From the first line to the last, give the records again exactly and skip the pictures.

### Records shown
────────────────────────────────────────
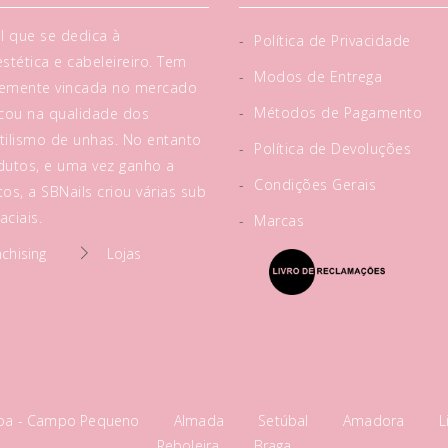
l que se dedica à
-
Política de Privacidade
tética e cabeleireiro. Tem
-
Modos de Entrega
rtemente vincada no mercado
-
Métodos de Pagamento
acou na qualidade dos
tilismo de unhas. No entanto
-
Política de Devoluções
utos, e uma vez ganho a
-
Condições Gerais
os, a SBNails criou várias sub
ciais.
-
Marcas
nchising
Lojas
boa - Campo Pequeno
Almada
Setúbal
Amadora
L
Reboleira
Braga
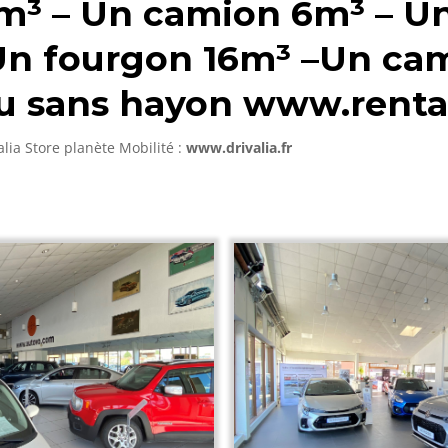
m³
–
Un camion 6m³
–
Un
n fourgon 16m³ –
Un cam
u sans hayon www.renta
alia Store planète Mobilité :
www.drivalia.fr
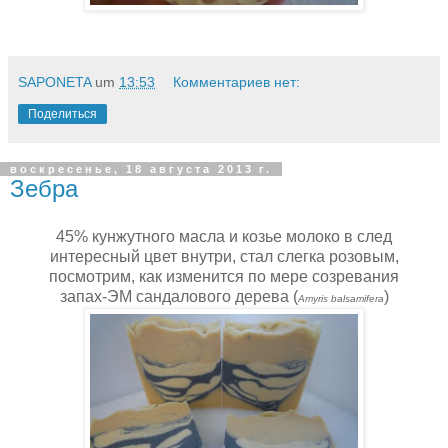
SAPONETA
um
13:53
Комментариев нет:
Поделиться
воскресенье, 18 августа 2013 г.
Зебра
45% кунжутного масла и козье молоко в след
интересный цвет внутри, стал слегка розовым,
посмотрим, как изменится по мере созревания
запах-ЭМ сандалового дерева
(
)
Amyris balsamifera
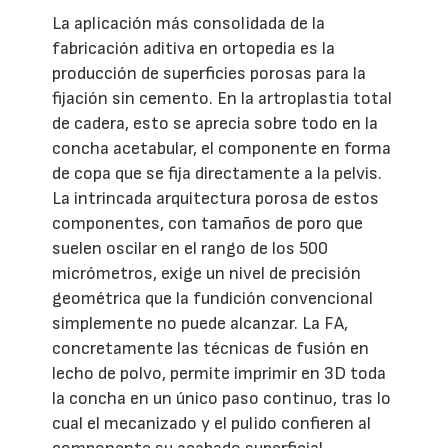
La aplicación más consolidada de la
fabricación aditiva en ortopedia es la
producción de superficies porosas para la
fijación sin cemento. En la artroplastia total
de cadera, esto se aprecia sobre todo en la
concha acetabular, el componente en forma
de copa que se fija directamente a la pelvis.
La intrincada arquitectura porosa de estos
componentes, con tamaños de poro que
suelen oscilar en el rango de los 500
micrómetros, exige un nivel de precisión
geométrica que la fundición convencional
simplemente no puede alcanzar. La FA,
concretamente las técnicas de fusión en
lecho de polvo, permite imprimir en 3D toda
la concha en un único paso continuo, tras lo
cual el mecanizado y el pulido confieren al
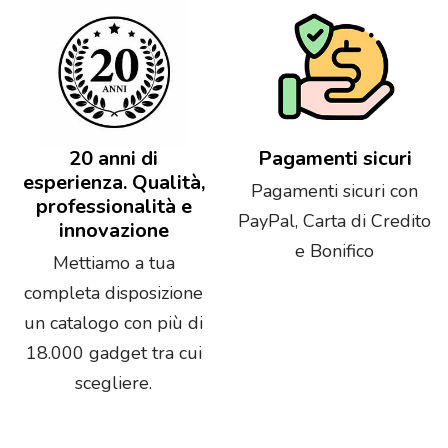
20 anni di
Pagamenti sicuri
esperienza. Qualità,
Pagamenti sicuri con
professionalità e
PayPal, Carta di Credito
innovazione
e Bonifico
Mettiamo a tua
completa disposizione
un catalogo con più di
18.000 gadget tra cui
scegliere.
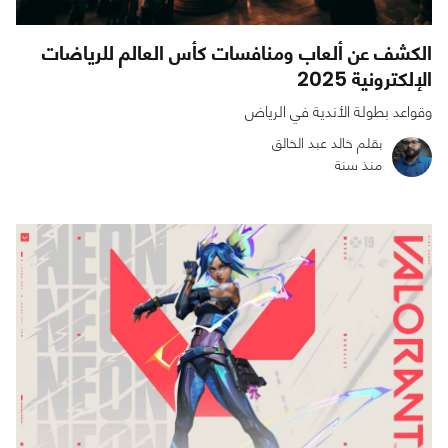
الكشف عن ألعاب ومنافسات كأس العالم للرياضات
الإلكترونية 2025
وقواعد بطولة الأندية في الرياض
بقلم خالد عبد الخالق
منذ سنة
0
0
6012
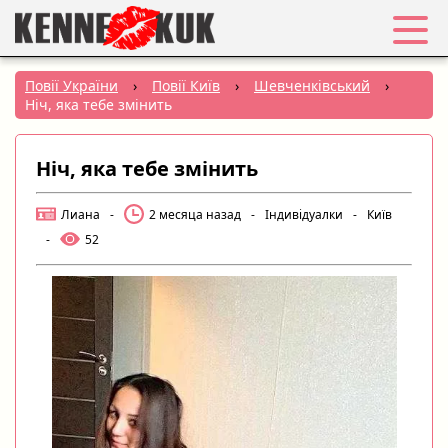
Обране
Повії України
›
Повії Київ
›
Шевченківський
›
Ніч, яка тебе змінить
Вхід
Ніч, яка тебе змінить
Реєстрація
Лиана
-
2 месяца назад
-
Індивідуалки
-
Київ
Міста:
-
52
РУС
|
УКР
Створити оголошення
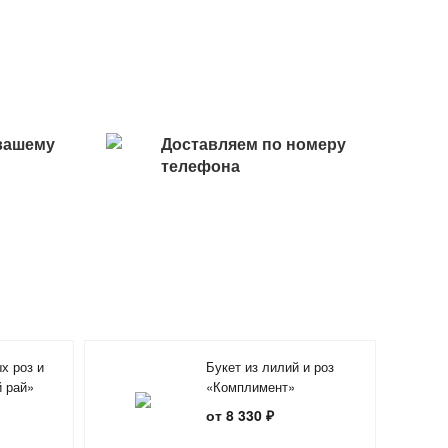
вашему
Доставляем по номеру
телефона
х роз и
Букет из лилий и роз
 рай»
«Комплимент»
от 8 330 ₽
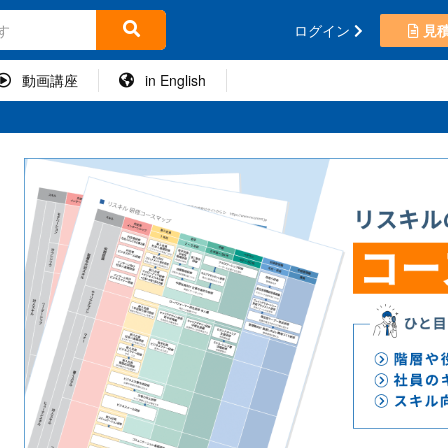
ログイン
見
動画講座
in English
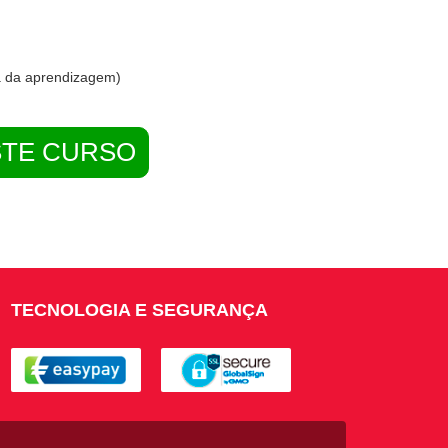
ma da aprendizagem)
STE CURSO
TECNOLOGIA E SEGURANÇA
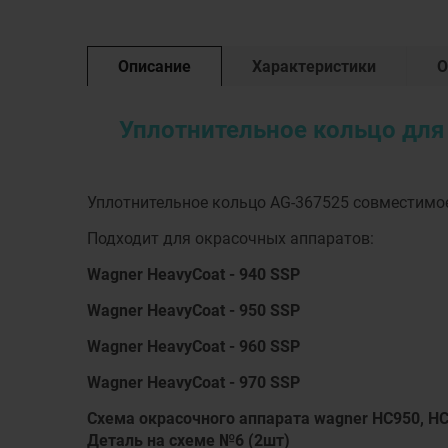
Описание
Характеристики
О
Уплотнительное кольцо для 
Уплотнительное кольцо AG-367525 совместимо
Подходит для окрасочных аппаратов:
Wagner HeavyCoat - 940 SSP
Wagner HeavyCoat - 950 SSP
Wagner HeavyCoat - 960 SSP
Wagner HeavyCoat - 970 SSP
Схема окрасочного аппарата wagner HC950, H
Деталь на схеме №6 (2шт)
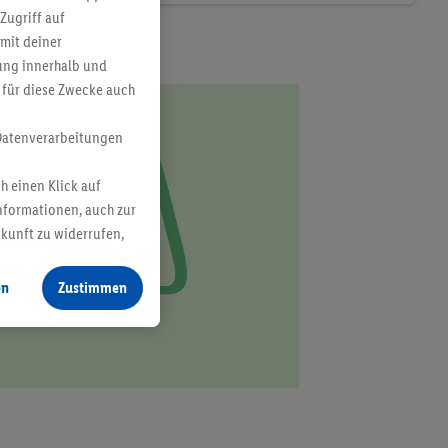
Zugriff auf
mit deiner
bung innerhalb und
 für diese Zwecke auch
Datenverarbeitungen
h einen Klick auf
nformationen, auch zur
ukunft zu widerrufen,
en
Zustimmen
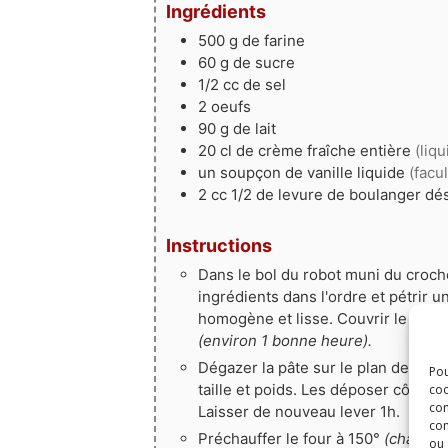
Ingrédients
500
g
de farine
60
g
de sucre
1/2
cc de sel
2
oeufs
90
g
de lait
20
cl
de crème fraîche entière
(liq
un soupçon de vanille liquide
(facul
2
cc 1/2 de levure de boulanger dé
Instructions
Dans le bol du robot muni du croch
ingrédients dans l'ordre et pétrir u
homogène et lisse. Couvrir le bol 
(environ 1 bonne heure).
Dégazer la pâte sur le plan de tra
Pou
taille et poids. Les déposer côte à
coo
con
Laisser de nouveau lever 1h.
com
Préchauffer le four à 150°
(chaleur 
ou 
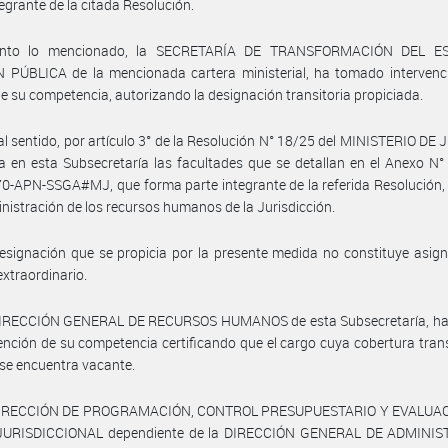
tegrante de la citada Resolución.
ento lo mencionado, la SECRETARÍA DE TRANSFORMACIÓN DEL E
 PÚBLICA de la mencionada cartera ministerial, ha tomado intervenci
e su competencia, autorizando la designación transitoria propiciada.
al sentido, por artículo 3° de la Resolución N° 18/25 del MINISTERIO DE 
a en esta Subsecretaría las facultades que se detallan en el Anexo N°
-APN-SSGA#MJ, que forma parte integrante de la referida Resolución, 
inistración de los recursos humanos de la Jurisdicción.
esignación que se propicia por la presente medida no constituye asig
extraordinario.
DIRECCIÓN GENERAL DE RECURSOS HUMANOS de esta Subsecretaría, h
vención de su competencia certificando que el cargo cuya cobertura trans
 se encuentra vacante.
DIRECCIÓN DE PROGRAMACIÓN, CONTROL PRESUPUESTARIO Y EVALUA
URISDICCIONAL dependiente de la DIRECCIÓN GENERAL DE ADMINI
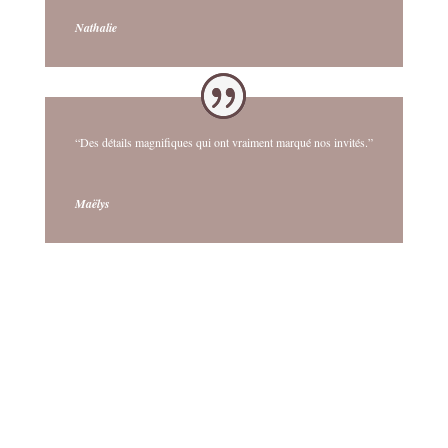
Nathalie
“Des détails magnifiques qui ont vraiment marqué nos invités.”
Maëlys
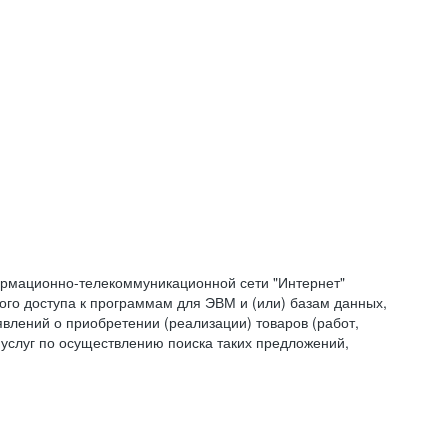
формационно-телекоммуникационной сети "Интернет"
ого доступа к программам для ЭВМ и (или) базам данных,
влений о приобретении (реализации) товаров (работ,
 услуг по осуществлению поиска таких предложений,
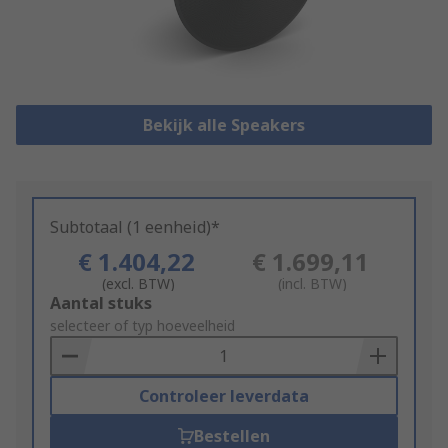
Bekijk alle Speakers
Subtotaal (1 eenheid)*
€ 1.404,22
€ 1.699,11
(excl. BTW)
(incl. BTW)
Add
Aantal stuks
to
selecteer of typ hoeveelheid
Basket
Controleer leverdata
Bestellen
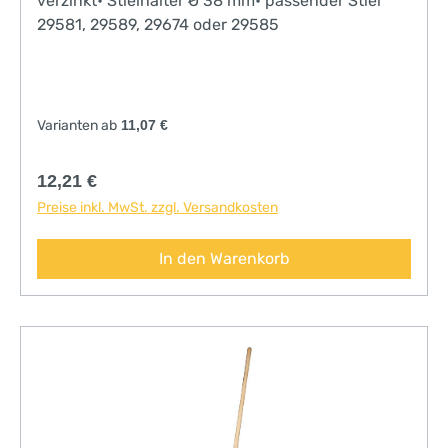
verzinkt• Stielhalter Ø 38 mm• passender Stiel
29581, 29589, 29674 oder 29585
Varianten ab
11,07 €
Regulärer Preis:
12,21 €
Preise inkl. MwSt. zzgl. Versandkosten
In den Warenkorb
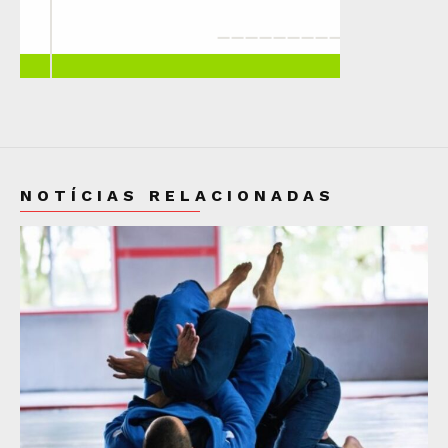
NOTÍCIAS RELACIONADAS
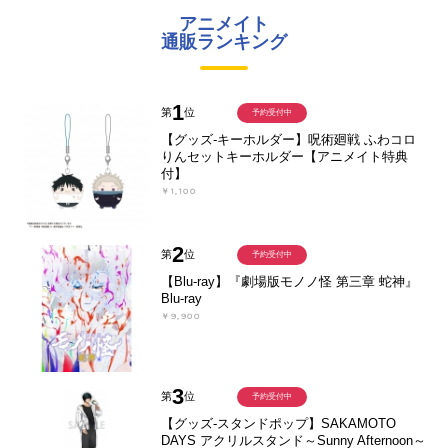
アニメイト
通販ランキング
1
第
位
予約受付中
【グッズ-キーホルダー】呪術廻戦 ふわコロ
りんセットキーホルダー【アニメイト特典
付】
￥1,100
2
第
位
予約受付中
【Blu-ray】『劇場版モノノ怪 第三章 蛇神』
Blu-ray
￥9,900
3
第
位
予約受付中
【グッズ-スタンドポップ】SAKAMOTO
DAYS アクリルスタンド～Sunny Afternoon～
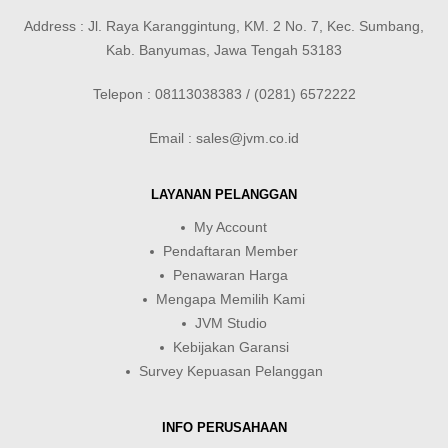
Address : Jl. Raya Karanggintung, KM. 2 No. 7, Kec. Sumbang,
Kab. Banyumas, Jawa Tengah 53183
Telepon : 08113038383 / (0281) 6572222
Email : sales@jvm.co.id
LAYANAN PELANGGAN
My Account
Pendaftaran Member
Penawaran Harga
Mengapa Memilih Kami
JVM Studio
Kebijakan Garansi
Survey Kepuasan Pelanggan
INFO PERUSAHAAN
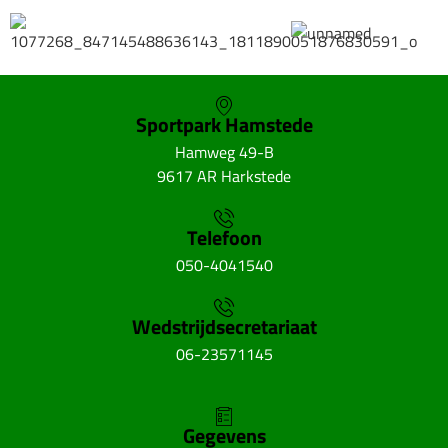
Sportpark Hamstede
Hamweg 49-B
9617 AR Harkstede
Telefoon
050-4041540
Wedstrijdsecretariaat
06-23571145
Gegevens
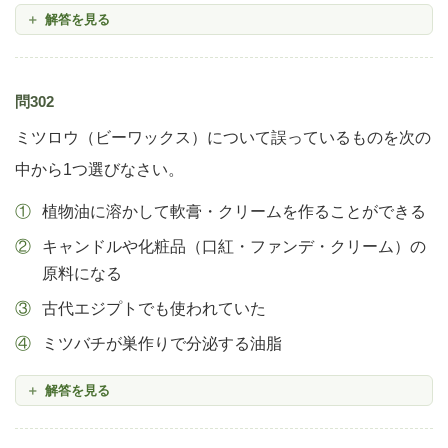
解答を見る
問302
ミツロウ（ビーワックス）について誤っているものを次の
中から1つ選びなさい。
植物油に溶かして軟膏・クリームを作ることができる
キャンドルや化粧品（口紅・ファンデ・クリーム）の
原料になる
古代エジプトでも使われていた
ミツバチが巣作りで分泌する油脂
解答を見る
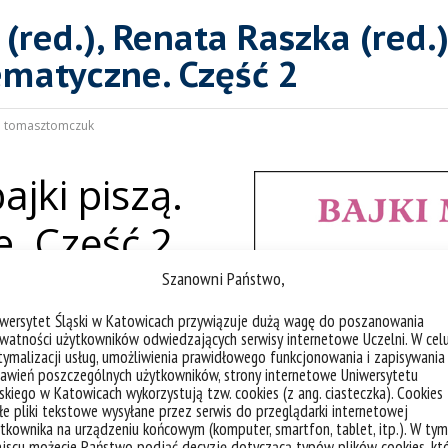
(red.), Renata Raszka (red.
tematyczne. Część 2
:
tomasztomczuk
ajki piszą.
. Część 2
Szanowni Państwo,
wicach
https://orcid.org/0000-0002-
iwersytet Śląski w Katowicach przywiązuje dużą wagę do poszanowania
ttps://orcid.org/0000-0002-3318-
watności użytkowników odwiedzających serwisy internetowe Uczelni. W cel
ymalizacji usług, umożliwienia prawidłowego funkcjonowania i zapisywania
awień poszczególnych użytkowników, strony internetowe Uniwersytetu
skiego w Katowicach wykorzystują tzw. cookies (z ang. ciasteczka). Cookies
e pliki tekstowe wysyłane przez serwis do przeglądarki internetowej
w wysokich górach, w lasach, w grotach,
tkownika na urządzeniu końcowym (komputer, smartfon, tablet, itp.). W tym
 są okazją do rozwiązywania
jscu możecie Państwo podjąć decyzję dotyczącą typów plików cookies, kt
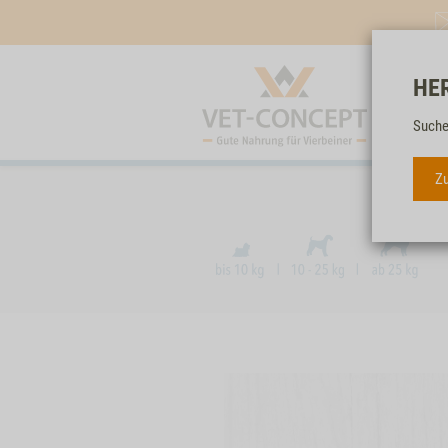
HE
Suche
Zu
────────────────────────────────────────
### Reply to the exercise
l que se dedica à
-
Política de Privacidade
tética e cabeleireiro. Tem
-
Modos de Entrega
rtemente vincada no mercado
-
Métodos de Pagamento
acou na qualidade dos
tilismo de unhas. No entanto
-
Política de Devoluções
utos, e uma vez ganho a
-
Condições Gerais
os, a SBNails criou várias sub
ciais.
-
Marcas
nchising
Lojas
boa - Campo Pequeno
Almada
Setúbal
Amadora
L
Reboleira
Braga
m³
–
Un camion 6m³
–
Un
n fourgon 16m³ –
Un cam
u sans hayon www.renta
alia Store planète Mobilité :
www.drivalia.fr
SAPONETA
um
13:53
Комментариев нет:
Поделиться
воскресенье, 18 августа 2013 г.
Зебра
45% кунжутного масла и козье молоко в след
интересный цвет внутри, стал слегка розовым,
посмотрим, как изменится по мере созревания
запах-ЭМ сандалового дерева
(
)
Amyris balsamifera
La aplicación más consolidada de la
fabricación aditiva en ortopedia es la
producción de superficies porosas para la
fijación sin cemento. En la artroplastia total
de cadera, esto se aprecia sobre todo en la
concha acetabular, el componente en forma
de copa que se fija directamente a la pelvis.
La intrincada arquitectura porosa de estos
componentes, con tamaños de poro que
suelen oscilar en el rango de los 500
micrómetros, exige un nivel de precisión
geométrica que la fundición convencional
simplemente no puede alcanzar. La FA,
concretamente las técnicas de fusión en
lecho de polvo, permite imprimir en 3D toda
la concha en un único paso continuo, tras lo
cual el mecanizado y el pulido confieren al
20 anni di
Pagamenti sicuri
esperienza. Qualità,
Pagamenti sicuri con
professionalità e
PayPal, Carta di Credito
innovazione
e Bonifico
Mettiamo a tua
completa disposizione
un catalogo con più di
18.000 gadget tra cui
scegliere.
الكشف عن ألعاب ومنافسات كأس العالم للرياضات
الإلكترونية 2025
وقواعد بطولة الأندية في الرياض
بقلم خالد عبد الخالق
منذ سنة
0
0
6012
Обране
Повії України
›
Повії Київ
›
Шевченківський
›
Ніч, яка тебе змінить
Вхід
Ніч, яка тебе змінить
Реєстрація
Лиана
-
2 месяца назад
-
Індивідуалки
-
Київ
Міста:
-
52
РУС
|
УКР
Створити оголошення
вашему
Доставляем по номеру
телефона
х роз и
Букет из лилий и роз
 рай»
«Комплимент»
от 8 330 ₽
ログイン
見
動画講座
in English
ma da aprendizagem)
STE CURSO
TECNOLOGIA E SEGURANÇA
Описание
Характеристики
О
Уплотнительное кольцо для 
Уплотнительное кольцо AG-367525 совместимо
Подходит для окрасочных аппаратов:
Wagner HeavyCoat - 940 SSP
Wagner HeavyCoat - 950 SSP
Wagner HeavyCoat - 960 SSP
Wagner HeavyCoat - 970 SSP
Схема окрасочного аппарата wagner HC950, H
Деталь на схеме №6 (2шт)
Zugriff auf
mit deiner
bung innerhalb und
 für diese Zwecke auch
Datenverarbeitungen
h einen Klick auf
nformationen, auch zur
ukunft zu widerrufen,
en
Zustimmen
Ingrédients
500
g
de farine
60
g
de sucre
1/2
cc de sel
2
oeufs
90
g
de lait
20
cl
de crème fraîche entière
(liq
un soupçon de vanille liquide
(facul
2
cc 1/2 de levure de boulanger dé
Instructions
Dans le bol du robot muni du croch
ingrédients dans l'ordre et pétrir u
homogène et lisse. Couvrir le bol 
(environ 1 bonne heure).
Dégazer la pâte sur le plan de tra
Pou
taille et poids. Les déposer côte à
coo
con
Laisser de nouveau lever 1h.
com
Préchauffer le four à 150°
(chaleur 
ou 
tegrante de la citada Resolución.
ento lo mencionado, la SECRETARÍA DE TRANSFORMACIÓN DEL E
 PÚBLICA de la mencionada cartera ministerial, ha tomado intervenci
e su competencia, autorizando la designación transitoria propiciada.
al sentido, por artículo 3° de la Resolución N° 18/25 del MINISTERIO DE 
a en esta Subsecretaría las facultades que se detallan en el Anexo N°
-APN-SSGA#MJ, que forma parte integrante de la referida Resolución, 
inistración de los recursos humanos de la Jurisdicción.
esignación que se propicia por la presente medida no constituye asig
extraordinario.
DIRECCIÓN GENERAL DE RECURSOS HUMANOS de esta Subsecretaría, h
vención de su competencia certificando que el cargo cuya cobertura trans
 se encuentra vacante.
DIRECCIÓN DE PROGRAMACIÓN, CONTROL PRESUPUESTARIO Y EVALUA
URISDICCIONAL dependiente de la DIRECCIÓN GENERAL DE ADMINI
Nathalie
“Des détails magnifiques qui ont vraiment marqué nos invités.”
Maëlys
формационно-телекоммуникационной сети "Интернет"
ого доступа к программам для ЭВМ и (или) базам данных,
влений о приобретении (реализации) товаров (работ,
 услуг по осуществлению поиска таких предложений,
Bekijk alle Speakers
Subtotaal (1 eenheid)*
€ 1.404,22
€ 1.699,11
(excl. BTW)
(incl. BTW)
Add
Aantal stuks
to
selecteer of typ hoeveelheid
Basket
Controleer leverdata
Bestellen
verzinkt• Stielhalter Ø 38 mm• passender Stiel
29581, 29589, 29674 oder 29585
Varianten ab
11,07 €
Regulärer Preis:
12,21 €
Preise inkl. MwSt. zzgl. Versandkosten
In den Warenkorb
NOTÍCIAS RELACIONADAS
アニメイト
通販ランキング
1
第
位
予約受付中
【グッズ-キーホルダー】呪術廻戦 ふわコロ
りんセットキーホルダー【アニメイト特典
付】
￥1,100
2
第
位
予約受付中
【Blu-ray】『劇場版モノノ怪 第三章 蛇神』
Blu-ray
￥9,900
3
第
位
予約受付中
【グッズ-スタンドポップ】SAKAMOTO
DAYS アクリルスタンド～Sunny Afternoon～
Address : Jl. Raya Karanggintung, KM. 2 No. 7, Kec. Sumbang,
Kab. Banyumas, Jawa Tengah 53183
Telepon : 08113038383 / (0281) 6572222
Email : sales@jvm.co.id
LAYANAN PELANGGAN
My Account
Pendaftaran Member
Penawaran Harga
Mengapa Memilih Kami
JVM Studio
Kebijakan Garansi
Survey Kepuasan Pelanggan
INFO PERUSAHAAN
Sportpark Hamstede
Hamweg 49-B
9617 AR Harkstede
Telefoon
050-4041540
Wedstrijdsecretariaat
06-23571145
Gegevens
解答を見る
問302
ミツロウ（ビーワックス）について誤っているものを次の
中から1つ選びなさい。
植物油に溶かして軟膏・クリームを作ることができる
キャンドルや化粧品（口紅・ファンデ・クリーム）の
原料になる
古代エジプトでも使われていた
ミツバチが巣作りで分泌する油脂
解答を見る
(red.), Renata Raszka (red.
tematyczne. Część 2
:
tomasztomczuk
ajki piszą.
. Część 2
Szanowni Państwo,
wicach
https://orcid.org/0000-0002-
iwersytet Śląski w Katowicach przywiązuje dużą wagę do poszanowania
ttps://orcid.org/0000-0002-3318-
watności użytkowników odwiedzających serwisy internetowe Uczelni. W cel
ymalizacji usług, umożliwienia prawidłowego funkcjonowania i zapisywania
awień poszczególnych użytkowników, strony internetowe Uniwersytetu
skiego w Katowicach wykorzystują tzw. cookies (z ang. ciasteczka). Cookies
e pliki tekstowe wysyłane przez serwis do przeglądarki internetowej
w wysokich górach, w lasach, w grotach,
tkownika na urządzeniu końcowym (komputer, smartfon, tablet, itp.). W tym
 są okazją do rozwiązywania
jscu możecie Państwo podjąć decyzję dotyczącą typów plików cookies, kt
HE
Suche
Zu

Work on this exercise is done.